Betfair have wasted no time saying that this week proves that system works. Predictably the bookies don't agree.

"Akin to a householder leaving his doors and windows wide open and then claiming credit for reporting a burglary," sniffed the bookmakers association. "The reality is that the ability to lay horses to lose offers a far easier opportunity to the criminal than attempting to arrange for a certain horse to win."

That last point is undoubtedly correct but while betting exchanges have thrown the betting landscape wide open, to blame them outright for racing's latest visit to the spotlight is surely wide of the mark. There is a long tradition of attempting to fix race results without recourse to the smoking laptop.

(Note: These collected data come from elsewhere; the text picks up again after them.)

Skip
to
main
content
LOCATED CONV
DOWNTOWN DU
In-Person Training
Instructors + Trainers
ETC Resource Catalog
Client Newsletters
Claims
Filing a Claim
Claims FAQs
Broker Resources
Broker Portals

Ever since kings of England decamped to Newmarket for the summer, or north Cork farmers galloped their horses from steeple to steeple, jockeys have hauled at horses mouths in the pursuit of money. Extensive camera work on modern racetracks may have stopped some of the more blatant stuff but horses still miss breaks, find interference and hit their stride just too late. And if that doesn't work there is still the occasional tabloid-friendly story about doped horses and syringe wielding villains.

The automatic media reaction to Wednesday's arrests was to ask if something similar has been going on in this country. But while Ireland's horse-tanglers are no doubt as greedy as anywhere else in the world, it's more traditional stuff that makes Irish headlines.

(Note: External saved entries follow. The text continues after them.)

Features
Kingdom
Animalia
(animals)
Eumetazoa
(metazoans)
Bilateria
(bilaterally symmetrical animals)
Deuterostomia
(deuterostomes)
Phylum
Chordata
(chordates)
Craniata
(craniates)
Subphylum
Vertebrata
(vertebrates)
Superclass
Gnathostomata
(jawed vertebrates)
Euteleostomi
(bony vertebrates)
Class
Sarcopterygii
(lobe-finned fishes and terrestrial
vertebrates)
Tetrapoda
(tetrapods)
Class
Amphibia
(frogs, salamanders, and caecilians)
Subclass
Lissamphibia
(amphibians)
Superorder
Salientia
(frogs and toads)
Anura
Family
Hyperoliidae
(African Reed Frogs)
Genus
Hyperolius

The last betting coup to stir the media's fancy here was just before the Galway festival, a coincidence that presumably had nothing to do with racing's most lucrative week of the year and everything to do with the bookmaking firms wanting to get their press releases just right.

But in the case of Bocaccio supposedly costing the bookies €2 million by winning at Leopardstown in July, it was a good old-fashioned story of some hardy north Kerrymen waiting outside betting shops throughout the country and at a set time nipping in with their cash in hand. On the back of this week's lurid headlines about audit trails and computer records, it's a story that almost verges on the twee.

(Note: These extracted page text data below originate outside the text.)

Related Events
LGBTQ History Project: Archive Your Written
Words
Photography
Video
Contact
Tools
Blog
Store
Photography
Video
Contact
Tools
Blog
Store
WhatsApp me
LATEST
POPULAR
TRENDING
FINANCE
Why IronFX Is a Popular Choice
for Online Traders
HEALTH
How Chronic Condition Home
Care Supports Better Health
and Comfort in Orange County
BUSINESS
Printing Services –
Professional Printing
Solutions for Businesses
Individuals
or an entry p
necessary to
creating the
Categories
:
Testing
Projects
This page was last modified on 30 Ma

Nevertheless the racing authorities in Ireland are preparing to update their rules on betting and tightening up the policing of the industry, including the exchanges.

"The difference between here and England is size. If there is some malpractice going on in Ireland it generally does surface, if not on the day, then later. It's usually someone who has been stung and comes to us giving out what we're going to do about it," says the Turf Club chief executive Denis Egan.

"We get the occasional instance of a non-trier here but there is no evidence at all of something like what is happening in England. The turnover on the exchanges is certainly going to get much higher than it is at present and it will have to be properly policed. I would envisage new rules coming into play here in November but before that we are going to implement a memorandum of understanding with the exchanges," he adds.

The police in England, and the Jockey Club, have been down this road before and made a complete mess of it.

It's only six years since another series of dawn raids resulted in three jump jockeys, Jamie Osborne, Dean Gallagher and Leighton Aspell, being arrested and briefly having their licenses taken away. Over a year and a half of investigative work resulted in precisely nothing. In 1999, Ray Cochrane and Graham Bradley were arrested and more investigations resulted in the same. The result is that this week's arrests were received with a weary resignation rather than genuine shock within the game.

It's not hard not to see why either. Only the blind or the very stupid will claim that a sport like racing, and an industry like gambling, can ever be whiter than white. It's the nature of both that there will always be people looking for an edge. In fact that's the key for many, trying to get inside, to be in the know.

After all it's easy money if you win, and we know how addictive that can be.